* [YOUR GOAL]
When the line containing "12 ФЕВРАЛЯ 2018 ГОДА" is found in the data below, copy it and each line after it through the line containing "последствиями.", exactly and with no others.
(MATERIAL TO PROCESS)
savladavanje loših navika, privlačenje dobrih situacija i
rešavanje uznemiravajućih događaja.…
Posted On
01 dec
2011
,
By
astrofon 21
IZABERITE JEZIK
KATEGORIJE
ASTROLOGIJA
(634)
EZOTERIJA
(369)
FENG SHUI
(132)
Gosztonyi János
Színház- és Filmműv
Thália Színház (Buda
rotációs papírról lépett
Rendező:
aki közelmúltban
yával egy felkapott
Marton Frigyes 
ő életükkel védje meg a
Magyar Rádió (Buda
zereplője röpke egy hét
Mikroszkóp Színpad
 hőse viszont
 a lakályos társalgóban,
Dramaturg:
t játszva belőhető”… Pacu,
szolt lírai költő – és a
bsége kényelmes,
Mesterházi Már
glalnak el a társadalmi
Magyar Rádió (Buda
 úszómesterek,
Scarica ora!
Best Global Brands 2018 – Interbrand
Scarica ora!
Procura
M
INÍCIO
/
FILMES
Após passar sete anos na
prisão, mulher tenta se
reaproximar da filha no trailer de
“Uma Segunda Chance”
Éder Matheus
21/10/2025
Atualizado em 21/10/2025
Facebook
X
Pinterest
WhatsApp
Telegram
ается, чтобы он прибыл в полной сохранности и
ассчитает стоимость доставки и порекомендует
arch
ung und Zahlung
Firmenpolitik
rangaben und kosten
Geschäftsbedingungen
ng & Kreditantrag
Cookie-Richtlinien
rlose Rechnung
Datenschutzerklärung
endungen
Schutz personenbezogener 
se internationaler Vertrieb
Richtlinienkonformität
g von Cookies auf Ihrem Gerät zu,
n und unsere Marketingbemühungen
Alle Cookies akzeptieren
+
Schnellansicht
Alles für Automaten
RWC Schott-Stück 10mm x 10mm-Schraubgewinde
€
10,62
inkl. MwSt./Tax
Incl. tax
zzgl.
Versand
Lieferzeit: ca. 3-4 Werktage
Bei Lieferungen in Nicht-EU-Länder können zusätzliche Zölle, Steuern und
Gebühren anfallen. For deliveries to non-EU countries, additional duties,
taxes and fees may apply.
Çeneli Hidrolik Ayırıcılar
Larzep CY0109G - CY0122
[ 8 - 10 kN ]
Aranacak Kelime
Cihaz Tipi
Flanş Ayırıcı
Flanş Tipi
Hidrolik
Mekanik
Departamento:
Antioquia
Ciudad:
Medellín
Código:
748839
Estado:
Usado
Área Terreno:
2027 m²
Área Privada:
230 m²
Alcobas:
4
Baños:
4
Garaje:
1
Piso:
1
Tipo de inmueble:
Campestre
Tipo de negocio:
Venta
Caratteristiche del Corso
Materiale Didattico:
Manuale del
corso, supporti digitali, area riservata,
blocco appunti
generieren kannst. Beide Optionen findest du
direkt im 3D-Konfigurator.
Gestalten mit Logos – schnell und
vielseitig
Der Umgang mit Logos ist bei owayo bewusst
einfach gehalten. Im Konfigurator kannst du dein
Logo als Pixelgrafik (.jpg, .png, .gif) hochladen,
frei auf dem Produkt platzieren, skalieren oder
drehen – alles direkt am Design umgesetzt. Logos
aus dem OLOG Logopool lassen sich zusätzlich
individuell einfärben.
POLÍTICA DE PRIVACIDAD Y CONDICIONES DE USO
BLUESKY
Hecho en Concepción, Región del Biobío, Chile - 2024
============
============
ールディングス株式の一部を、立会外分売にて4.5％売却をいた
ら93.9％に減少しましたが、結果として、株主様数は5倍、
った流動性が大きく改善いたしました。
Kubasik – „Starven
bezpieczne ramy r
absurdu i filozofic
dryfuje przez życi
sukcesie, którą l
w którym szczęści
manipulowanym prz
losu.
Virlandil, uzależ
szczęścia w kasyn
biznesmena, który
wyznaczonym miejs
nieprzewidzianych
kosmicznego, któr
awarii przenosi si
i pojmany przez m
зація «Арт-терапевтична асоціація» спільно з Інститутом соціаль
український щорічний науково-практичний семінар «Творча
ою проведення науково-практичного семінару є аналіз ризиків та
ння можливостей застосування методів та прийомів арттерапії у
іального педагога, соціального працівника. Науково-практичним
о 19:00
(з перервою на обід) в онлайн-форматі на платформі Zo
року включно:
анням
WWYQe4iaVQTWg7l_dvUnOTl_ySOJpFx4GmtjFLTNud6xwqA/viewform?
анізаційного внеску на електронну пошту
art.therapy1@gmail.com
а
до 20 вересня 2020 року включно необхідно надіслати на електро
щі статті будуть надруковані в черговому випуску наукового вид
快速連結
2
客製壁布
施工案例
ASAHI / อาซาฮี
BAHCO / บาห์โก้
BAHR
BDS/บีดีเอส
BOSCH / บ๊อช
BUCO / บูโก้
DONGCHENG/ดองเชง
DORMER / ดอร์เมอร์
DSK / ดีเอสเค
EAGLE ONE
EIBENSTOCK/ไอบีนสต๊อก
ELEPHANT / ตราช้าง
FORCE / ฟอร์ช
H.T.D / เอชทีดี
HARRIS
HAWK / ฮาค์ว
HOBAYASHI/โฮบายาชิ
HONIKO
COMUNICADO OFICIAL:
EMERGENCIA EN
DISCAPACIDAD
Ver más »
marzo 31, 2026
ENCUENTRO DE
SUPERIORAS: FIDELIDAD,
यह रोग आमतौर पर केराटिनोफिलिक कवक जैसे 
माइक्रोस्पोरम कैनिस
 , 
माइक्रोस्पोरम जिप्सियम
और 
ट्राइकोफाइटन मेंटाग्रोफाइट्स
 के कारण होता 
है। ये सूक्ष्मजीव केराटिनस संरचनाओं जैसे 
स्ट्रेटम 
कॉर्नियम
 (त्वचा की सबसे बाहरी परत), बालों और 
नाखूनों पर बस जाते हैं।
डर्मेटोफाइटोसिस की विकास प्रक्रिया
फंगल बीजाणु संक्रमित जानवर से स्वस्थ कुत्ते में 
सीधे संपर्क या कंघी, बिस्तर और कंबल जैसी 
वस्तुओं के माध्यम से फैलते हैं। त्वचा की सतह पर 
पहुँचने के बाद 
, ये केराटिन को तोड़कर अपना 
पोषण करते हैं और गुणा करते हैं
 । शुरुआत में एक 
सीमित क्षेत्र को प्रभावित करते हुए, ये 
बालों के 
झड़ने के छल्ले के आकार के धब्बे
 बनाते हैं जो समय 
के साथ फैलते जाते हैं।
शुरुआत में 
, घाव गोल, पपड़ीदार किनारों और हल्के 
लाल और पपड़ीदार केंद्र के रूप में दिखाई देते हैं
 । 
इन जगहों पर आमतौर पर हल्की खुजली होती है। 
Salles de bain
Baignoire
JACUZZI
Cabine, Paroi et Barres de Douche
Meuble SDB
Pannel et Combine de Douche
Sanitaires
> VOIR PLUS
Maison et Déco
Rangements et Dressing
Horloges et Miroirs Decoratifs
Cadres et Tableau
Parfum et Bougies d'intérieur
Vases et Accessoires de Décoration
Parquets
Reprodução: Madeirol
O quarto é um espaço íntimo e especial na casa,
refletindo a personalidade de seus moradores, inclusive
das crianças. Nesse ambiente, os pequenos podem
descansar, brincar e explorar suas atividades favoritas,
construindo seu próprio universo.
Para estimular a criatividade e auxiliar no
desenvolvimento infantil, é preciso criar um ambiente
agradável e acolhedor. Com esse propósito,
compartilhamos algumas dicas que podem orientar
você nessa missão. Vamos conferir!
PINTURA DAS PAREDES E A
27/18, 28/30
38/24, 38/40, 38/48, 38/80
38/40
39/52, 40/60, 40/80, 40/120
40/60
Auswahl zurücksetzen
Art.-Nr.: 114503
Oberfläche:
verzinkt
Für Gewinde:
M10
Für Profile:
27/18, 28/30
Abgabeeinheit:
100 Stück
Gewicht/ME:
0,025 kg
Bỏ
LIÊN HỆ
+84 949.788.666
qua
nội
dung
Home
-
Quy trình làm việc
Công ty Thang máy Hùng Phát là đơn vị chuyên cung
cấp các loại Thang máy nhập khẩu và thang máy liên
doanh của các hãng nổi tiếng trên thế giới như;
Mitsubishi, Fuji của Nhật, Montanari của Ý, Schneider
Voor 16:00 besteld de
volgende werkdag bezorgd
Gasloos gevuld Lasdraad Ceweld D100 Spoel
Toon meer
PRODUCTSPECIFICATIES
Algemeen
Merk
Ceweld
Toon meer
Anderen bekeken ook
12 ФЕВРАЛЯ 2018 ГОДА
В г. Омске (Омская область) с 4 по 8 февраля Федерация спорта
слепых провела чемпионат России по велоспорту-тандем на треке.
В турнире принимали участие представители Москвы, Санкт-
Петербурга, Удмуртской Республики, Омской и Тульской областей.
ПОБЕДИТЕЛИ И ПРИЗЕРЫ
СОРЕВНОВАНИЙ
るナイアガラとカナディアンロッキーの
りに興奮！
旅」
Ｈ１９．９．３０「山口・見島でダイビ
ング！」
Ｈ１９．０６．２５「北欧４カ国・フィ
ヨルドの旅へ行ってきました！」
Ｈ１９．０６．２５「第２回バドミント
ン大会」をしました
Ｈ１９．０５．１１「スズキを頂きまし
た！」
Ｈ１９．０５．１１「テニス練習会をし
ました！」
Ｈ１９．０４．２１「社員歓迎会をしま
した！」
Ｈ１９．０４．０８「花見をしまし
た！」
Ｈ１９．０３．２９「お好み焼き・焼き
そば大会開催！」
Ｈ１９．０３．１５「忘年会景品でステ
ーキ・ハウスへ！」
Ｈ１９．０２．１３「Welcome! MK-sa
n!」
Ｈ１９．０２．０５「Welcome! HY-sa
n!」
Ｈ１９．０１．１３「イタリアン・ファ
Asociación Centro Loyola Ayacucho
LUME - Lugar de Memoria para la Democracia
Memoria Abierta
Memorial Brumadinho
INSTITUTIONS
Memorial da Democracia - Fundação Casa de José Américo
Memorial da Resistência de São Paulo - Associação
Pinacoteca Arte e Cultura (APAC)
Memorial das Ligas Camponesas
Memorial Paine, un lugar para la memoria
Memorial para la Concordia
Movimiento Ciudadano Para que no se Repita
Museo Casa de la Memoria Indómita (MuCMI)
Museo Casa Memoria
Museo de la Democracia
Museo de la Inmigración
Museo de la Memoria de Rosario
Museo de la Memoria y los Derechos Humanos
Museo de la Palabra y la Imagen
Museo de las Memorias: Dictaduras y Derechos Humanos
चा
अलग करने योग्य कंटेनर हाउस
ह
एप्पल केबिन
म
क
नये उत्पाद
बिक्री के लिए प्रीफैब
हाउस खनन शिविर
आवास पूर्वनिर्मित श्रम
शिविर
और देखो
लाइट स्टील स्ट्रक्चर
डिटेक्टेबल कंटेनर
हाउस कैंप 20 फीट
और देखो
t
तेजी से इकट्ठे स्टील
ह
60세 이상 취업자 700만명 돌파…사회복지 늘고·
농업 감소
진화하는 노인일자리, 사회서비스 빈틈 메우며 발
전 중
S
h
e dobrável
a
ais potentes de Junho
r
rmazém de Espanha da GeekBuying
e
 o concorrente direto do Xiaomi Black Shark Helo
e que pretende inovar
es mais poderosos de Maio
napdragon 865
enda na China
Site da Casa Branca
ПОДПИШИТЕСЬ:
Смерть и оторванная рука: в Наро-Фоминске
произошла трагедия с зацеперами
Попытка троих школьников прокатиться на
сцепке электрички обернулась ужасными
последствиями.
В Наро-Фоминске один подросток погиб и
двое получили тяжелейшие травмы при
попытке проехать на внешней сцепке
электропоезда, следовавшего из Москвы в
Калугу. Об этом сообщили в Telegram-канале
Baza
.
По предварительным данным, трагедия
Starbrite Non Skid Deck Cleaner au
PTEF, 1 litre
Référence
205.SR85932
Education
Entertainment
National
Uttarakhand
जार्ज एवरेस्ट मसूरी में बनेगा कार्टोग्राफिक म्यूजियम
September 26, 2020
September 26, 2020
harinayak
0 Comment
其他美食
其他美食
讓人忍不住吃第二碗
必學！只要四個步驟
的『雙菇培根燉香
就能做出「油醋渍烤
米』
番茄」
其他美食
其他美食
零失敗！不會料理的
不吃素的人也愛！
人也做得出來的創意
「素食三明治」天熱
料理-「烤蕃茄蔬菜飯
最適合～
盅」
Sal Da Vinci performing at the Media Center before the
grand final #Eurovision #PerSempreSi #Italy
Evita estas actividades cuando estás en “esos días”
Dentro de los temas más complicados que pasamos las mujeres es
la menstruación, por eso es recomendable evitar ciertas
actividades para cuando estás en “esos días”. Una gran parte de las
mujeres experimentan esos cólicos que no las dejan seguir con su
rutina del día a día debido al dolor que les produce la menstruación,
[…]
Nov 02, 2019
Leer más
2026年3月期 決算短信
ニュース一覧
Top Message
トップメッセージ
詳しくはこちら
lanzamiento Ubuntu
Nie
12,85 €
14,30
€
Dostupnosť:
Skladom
(End MATERIAL TO PROCESS)
* [EXERCISE ANSWER]
12 ФЕВРАЛЯ 2018 ГОДА
В г. Омске (Омская область) с 4 по 8 февраля Федерация спорта
слепых провела чемпионат России по велоспорту-тандем на треке.
В турнире принимали участие представители Москвы, Санкт-
Петербурга, Удмуртской Республики, Омской и Тульской областей.
ПОБЕДИТЕЛИ И ПРИЗЕРЫ
СОРЕВНОВАНИЙ
るナイアガラとカナディアンロッキーの
りに興奮！
旅」
Ｈ１９．９．３０「山口・見島でダイビ
ング！」
Ｈ１９．０６．２５「北欧４カ国・フィ
ヨルドの旅へ行ってきました！」
Ｈ１９．０６．２５「第２回バドミント
ン大会」をしました
Ｈ１９．０５．１１「スズキを頂きまし
た！」
Ｈ１９．０５．１１「テニス練習会をし
ました！」
Ｈ１９．０４．２１「社員歓迎会をしま
した！」
Ｈ１９．０４．０８「花見をしまし
た！」
Ｈ１９．０３．２９「お好み焼き・焼き
そば大会開催！」
Ｈ１９．０３．１５「忘年会景品でステ
ーキ・ハウスへ！」
Ｈ１９．０２．１３「Welcome! MK-sa
n!」
Ｈ１９．０２．０５「Welcome! HY-sa
n!」
Ｈ１９．０１．１３「イタリアン・ファ
Asociación Centro Loyola Ayacucho
LUME - Lugar de Memoria para la Democracia
Memoria Abierta
Memorial Brumadinho
INSTITUTIONS
Memorial da Democracia - Fundação Casa de José Américo
Memorial da Resistência de São Paulo - Associação
Pinacoteca Arte e Cultura (APAC)
Memorial das Ligas Camponesas
Memorial Paine, un lugar para la memoria
Memorial para la Concordia
Movimiento Ciudadano Para que no se Repita
Museo Casa de la Memoria Indómita (MuCMI)
Museo Casa Memoria
Museo de la Democracia
Museo de la Inmigración
Museo de la Memoria de Rosario
Museo de la Memoria y los Derechos Humanos
Museo de la Palabra y la Imagen
Museo de las Memorias: Dictaduras y Derechos Humanos
चा
अलग करने योग्य कंटेनर हाउस
ह
एप्पल केबिन
म
क
नये उत्पाद
बिक्री के लिए प्रीफैब
हाउस खनन शिविर
आवास पूर्वनिर्मित श्रम
शिविर
और देखो
लाइट स्टील स्ट्रक्चर
डिटेक्टेबल कंटेनर
हाउस कैंप 20 फीट
और देखो
t
तेजी से इकट्ठे स्टील
ह
60세 이상 취업자 700만명 돌파…사회복지 늘고·
농업 감소
진화하는 노인일자리, 사회서비스 빈틈 메우며 발
전 중
S
h
e dobrável
a
ais potentes de Junho
r
rmazém de Espanha da GeekBuying
e
 o concorrente direto do Xiaomi Black Shark Helo
e que pretende inovar
es mais poderosos de Maio
napdragon 865
enda na China
Site da Casa Branca
ПОДПИШИТЕСЬ:
Смерть и оторванная рука: в Наро-Фоминске
произошла трагедия с зацеперами
Попытка троих школьников прокатиться на
сцепке электрички обернулась ужасными
последствиями.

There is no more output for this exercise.